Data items
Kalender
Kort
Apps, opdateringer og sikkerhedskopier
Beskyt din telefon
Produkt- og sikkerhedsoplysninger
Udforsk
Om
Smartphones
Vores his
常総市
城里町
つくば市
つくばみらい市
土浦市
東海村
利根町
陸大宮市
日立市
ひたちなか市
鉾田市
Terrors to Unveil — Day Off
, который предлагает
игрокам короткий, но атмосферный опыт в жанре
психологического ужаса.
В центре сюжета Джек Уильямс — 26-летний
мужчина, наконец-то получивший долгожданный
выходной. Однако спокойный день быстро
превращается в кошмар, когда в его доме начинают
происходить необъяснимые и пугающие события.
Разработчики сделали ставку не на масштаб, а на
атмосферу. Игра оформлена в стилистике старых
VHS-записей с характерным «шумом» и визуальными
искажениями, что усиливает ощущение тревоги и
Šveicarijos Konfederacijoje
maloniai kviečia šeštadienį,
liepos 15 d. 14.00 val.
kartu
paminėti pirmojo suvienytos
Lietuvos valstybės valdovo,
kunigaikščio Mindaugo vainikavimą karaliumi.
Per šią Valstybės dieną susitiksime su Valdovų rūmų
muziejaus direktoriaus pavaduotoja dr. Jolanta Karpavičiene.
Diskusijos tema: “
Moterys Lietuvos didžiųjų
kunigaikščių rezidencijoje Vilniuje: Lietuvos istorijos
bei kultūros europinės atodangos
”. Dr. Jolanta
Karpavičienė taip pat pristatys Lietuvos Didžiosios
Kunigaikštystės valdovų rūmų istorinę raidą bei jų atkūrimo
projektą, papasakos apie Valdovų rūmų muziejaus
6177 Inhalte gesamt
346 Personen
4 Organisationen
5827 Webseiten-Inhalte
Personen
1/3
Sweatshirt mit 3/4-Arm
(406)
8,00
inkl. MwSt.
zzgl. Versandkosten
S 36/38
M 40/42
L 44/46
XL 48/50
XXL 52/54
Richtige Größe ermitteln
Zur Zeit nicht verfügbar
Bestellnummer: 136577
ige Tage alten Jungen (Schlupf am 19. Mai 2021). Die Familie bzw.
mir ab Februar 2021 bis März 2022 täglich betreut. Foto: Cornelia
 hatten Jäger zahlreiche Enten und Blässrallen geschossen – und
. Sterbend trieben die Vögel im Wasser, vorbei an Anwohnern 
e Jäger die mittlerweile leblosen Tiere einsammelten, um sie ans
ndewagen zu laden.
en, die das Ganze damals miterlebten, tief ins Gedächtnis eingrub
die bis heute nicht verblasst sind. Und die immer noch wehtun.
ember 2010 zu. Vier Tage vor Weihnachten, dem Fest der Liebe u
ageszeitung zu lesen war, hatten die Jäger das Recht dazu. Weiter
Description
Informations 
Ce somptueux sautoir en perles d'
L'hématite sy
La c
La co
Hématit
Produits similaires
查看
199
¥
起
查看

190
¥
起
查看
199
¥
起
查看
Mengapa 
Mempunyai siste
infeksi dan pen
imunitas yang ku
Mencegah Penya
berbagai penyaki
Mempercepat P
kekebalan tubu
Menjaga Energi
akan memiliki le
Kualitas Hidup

ABOUT THIS TASK:
In the data above, which lines lie between the line with "Разработчики сделали ставку" and the line with "Per šią Valstybės", inclusive? Print those lines exactly and nothing else.

SOLUTION TO THE EXERCISE:
Разработчики сделали ставку не на масштаб, а на
атмосферу. Игра оформлена в стилистике старых
VHS-записей с характерным «шумом» и визуальными
искажениями, что усиливает ощущение тревоги и
Šveicarijos Konfederacijoje
maloniai kviečia šeštadienį,
liepos 15 d. 14.00 val.
kartu
paminėti pirmojo suvienytos
Lietuvos valstybės valdovo,
kunigaikščio Mindaugo vainikavimą karaliumi.
Per šią Valstybės dieną susitiksime su Valdovų rūmų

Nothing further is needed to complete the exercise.